El Revisionismo Histórico Socialista de la Izquierda Nacional, con exponentes como Norberto Galasso, Abelardo Ramos, Fermín Chávez, entre otros, rescatan la figura de nuestro Gran Patriota y Libertador. Aquel que acompañó en el mismo ideal a O'higgins y a Bolívar, a quien entregó su mando en Guayaquil dejándole también su Ejército de a pie, formado por curas, gauchos, indígenas y mestizos lo acompañaron hasta ese encuentro cumbre con Bolívar.
Manuel Ugarte dijo una vez, cuando pasó por la tumba de Bolívar dejándole una flor: “yo tengo mi Padre de la Patria, pero usted es Padre de Naciones (la Gran Colombia)”
Los sueños de aquellos Libertadores y de los caudillos federales se cumplieron. Pero San Martín, como todo gran hombre, murió en el ostracismo, el olvido y la pobreza, sufriendo todo tipo de dicterios e ignominias.
Estas son citas del Pensamiento y el obrar de ese gran Héroe:
“… los americanos de las Provincias Unidas no han tenido otro objeto en su Revolución que la emancipación del mando del hierro español y pertenecer a una unión.
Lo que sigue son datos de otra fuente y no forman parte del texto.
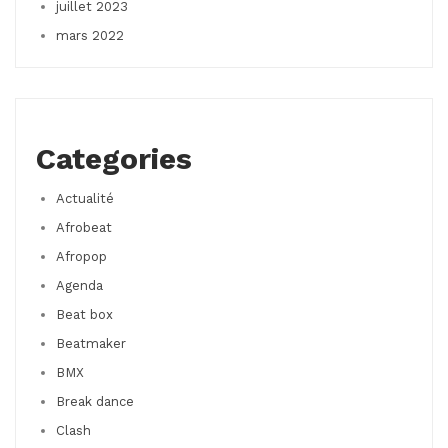
juillet 2023
mars 2022
Categories
Actualité
Afrobeat
Afropop
Agenda
Beat box
Beatmaker
BMX
Break dance
Clash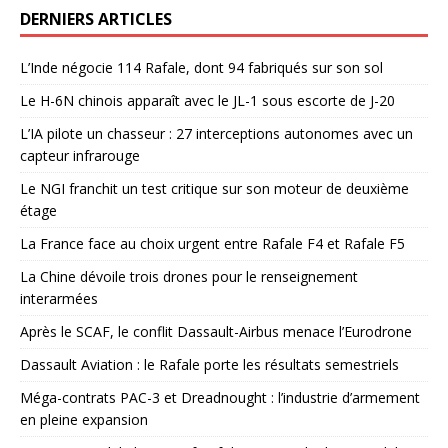
DERNIERS ARTICLES
L’Inde négocie 114 Rafale, dont 94 fabriqués sur son sol
Le H-6N chinois apparaît avec le JL-1 sous escorte de J-20
L’IA pilote un chasseur : 27 interceptions autonomes avec un
capteur infrarouge
Le NGI franchit un test critique sur son moteur de deuxième
étage
La France face au choix urgent entre Rafale F4 et Rafale F5
La Chine dévoile trois drones pour le renseignement
interarmées
Après le SCAF, le conflit Dassault-Airbus menace l’Eurodrone
Dassault Aviation : le Rafale porte les résultats semestriels
Méga-contrats PAC-3 et Dreadnought : l’industrie d’armement
en pleine expansion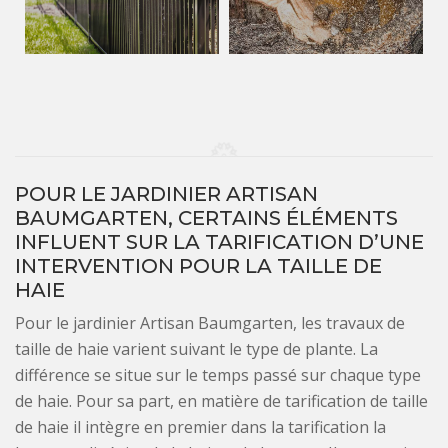
POUR LE JARDINIER ARTISAN
BAUMGARTEN, CERTAINS ÉLÉMENTS
INFLUENT SUR LA TARIFICATION D’UNE
INTERVENTION POUR LA TAILLE DE
HAIE
Pour le jardinier Artisan Baumgarten, les travaux de
taille de haie varient suivant le type de plante. La
différence se situe sur le temps passé sur chaque type
de haie. Pour sa part, en matière de tarification de taille
de haie il intègre en premier dans la tarification la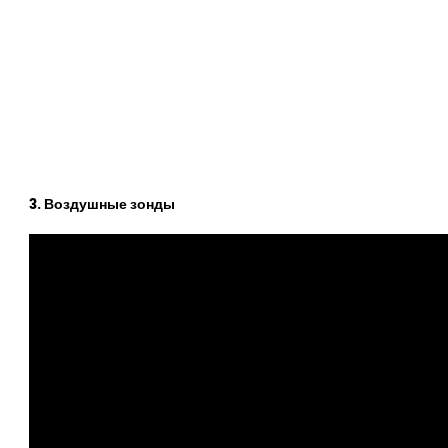
3. Воздушные зонды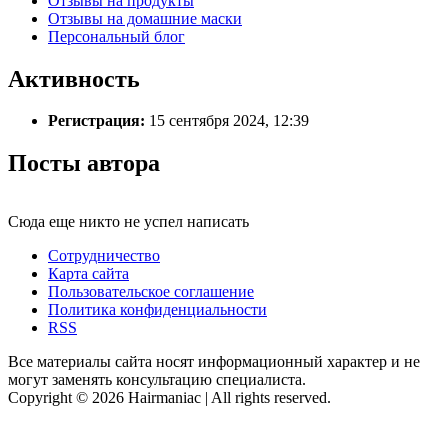
Отзывы на продукты
Отзывы на домашние маски
Персональный блог
Активность
Регистрация:
15 сентября 2024, 12:39
Посты автора
Сюда еще никто не успел написать
Сотрудничество
Карта сайта
Пользовательское соглашение
Политика конфиденциальности
RSS
Все материалы сайта носят информационный характер и не
могут заменять консультацию специалиста.
Copyright © 2026 Hairmaniac | All rights reserved.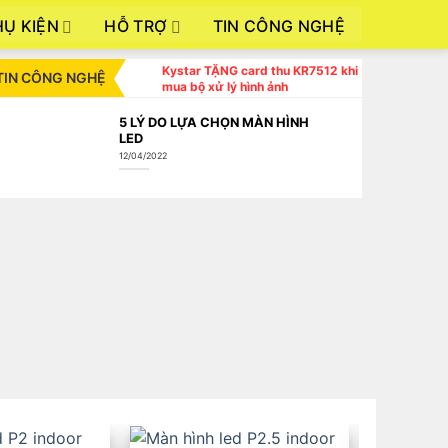
HỤ KIỆN
HỖ TRỢ
TIN CÔNG NGHỆ
Kystar TẶNG card thu KR7512 khi
TIN CÔNG NGHỆ
mua bộ xử lý hình ảnh
5 LÝ DO LỰA CHỌN MÀN HÌNH
LED
12/04/2022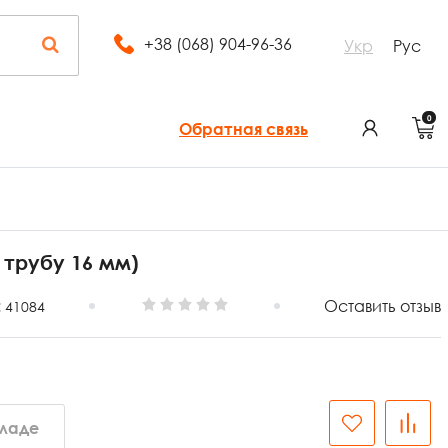
+38 (068) 904-96-36
Укр
Рус
0
Обратная связь
 трубу 16 мм)
:
Оставить отзыв
41084
кладе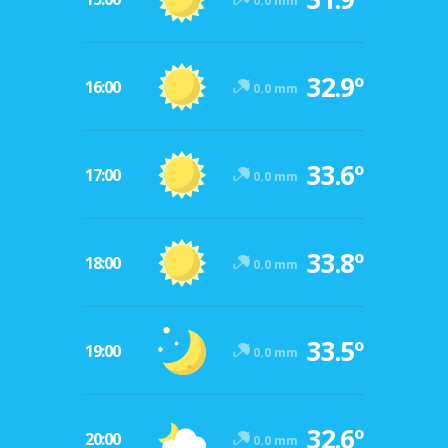
0.0 mm
32.9º
16:00
0.0 mm
33.6º
17:00
0.0 mm
33.8º
18:00
0.0 mm
33.5º
19:00
0.0 mm
32.6º
20:00
0.0 mm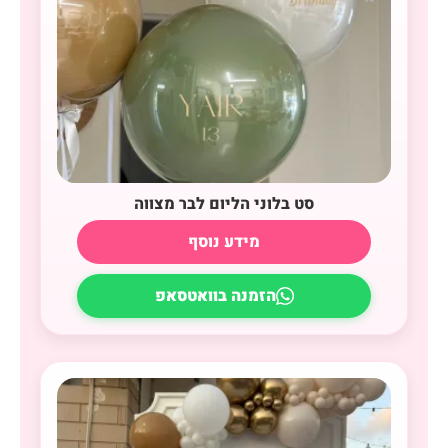
סט בלוני הליום לבר מצווה
מידע נוסף
הזמנה בוואטסאפ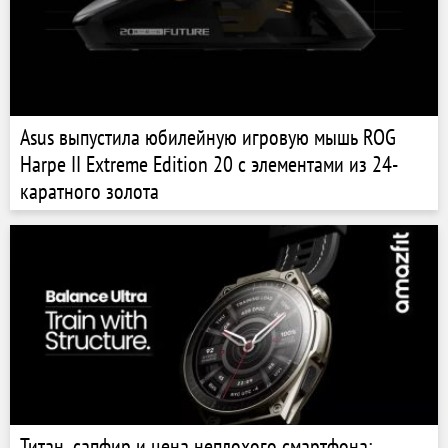
Asus выпустила юбилейную игровую мышь ROG
Harpe II Extreme Edition 20 с элементами из 24-
каратного золота
Титан, сапфир и цена неплохого смартфона:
Seis años contamos de revolución y los enemigos victoriosos por todos lados nos oprimen: falta de jefes militares y nuestra desunión son las causales. ¡Y se podrán remediar!
Mucho me ha tranquilizado lo que usted me dice acerca de la probabilidad de la unión del Paraguay y de la Banda Oriental. Dios lo haga, pero yo apostaría un brazo que no se verifica y aseguro a usted por mi honor, que me alegraría perderlo. El tiempo por testigo.”
CARTA A TOMÁS GODOY CRUZ, 24 de Mayo de 1816
En estos momentos álgidos y de tremenda incertidumbre, no tan solo de nuestra Patria sino en Latinoamerica es menester una reflexión profunda para el Pueblo trabajador de la Patria Grande. Que no obnubilen nuestro pensamiento y obrar la muerte, la destrucción, la barbarie, los apátridas, el neo malthusianismo y los neofascismos, que surgen en el mundo. Algo que pensábamos que ya estaba en el basurero de la Historia. Hagamos resonar las palabras del General San Martìn, quien escribiendole a su amigo Tomás Guido le expresó: "Usted sabe que yo no pertenezco a ningún partido; me equivoco, yo soy del Partido Americano".